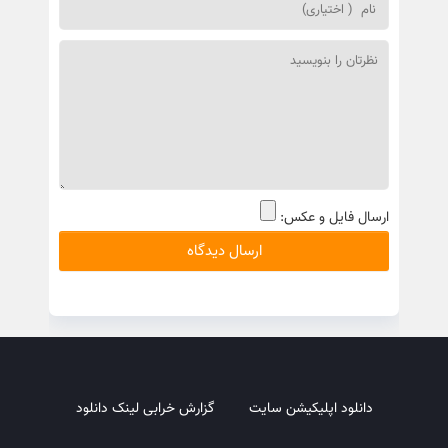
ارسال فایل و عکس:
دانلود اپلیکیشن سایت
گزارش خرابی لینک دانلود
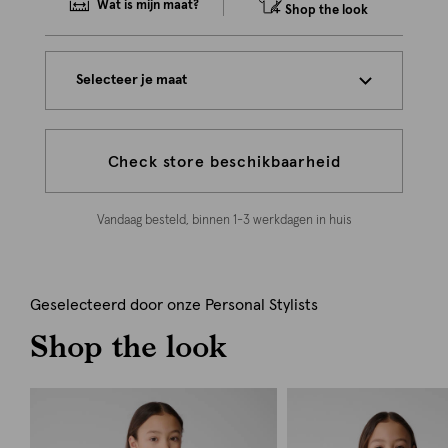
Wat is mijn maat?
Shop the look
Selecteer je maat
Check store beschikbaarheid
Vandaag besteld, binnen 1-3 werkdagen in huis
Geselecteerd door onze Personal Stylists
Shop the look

* * *

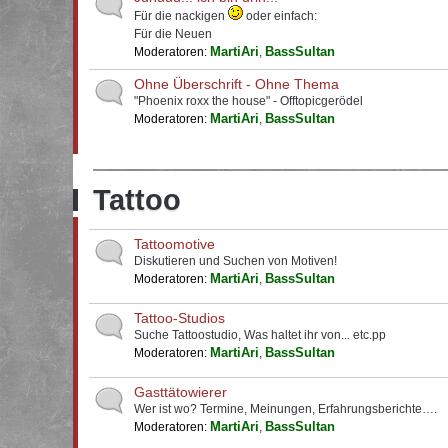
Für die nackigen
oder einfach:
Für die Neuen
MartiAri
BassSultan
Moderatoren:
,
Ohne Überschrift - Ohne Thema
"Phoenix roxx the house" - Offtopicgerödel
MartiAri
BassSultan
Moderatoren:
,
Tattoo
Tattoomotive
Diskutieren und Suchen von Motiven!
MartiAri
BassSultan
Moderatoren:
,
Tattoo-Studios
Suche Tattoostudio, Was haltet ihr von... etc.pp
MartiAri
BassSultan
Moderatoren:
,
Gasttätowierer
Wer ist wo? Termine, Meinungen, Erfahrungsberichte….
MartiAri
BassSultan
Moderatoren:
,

> **Description of the task**: If a line in the entries above contains "دانلود", it counts toward the total; give only that total.

> **Exercise answer**: 2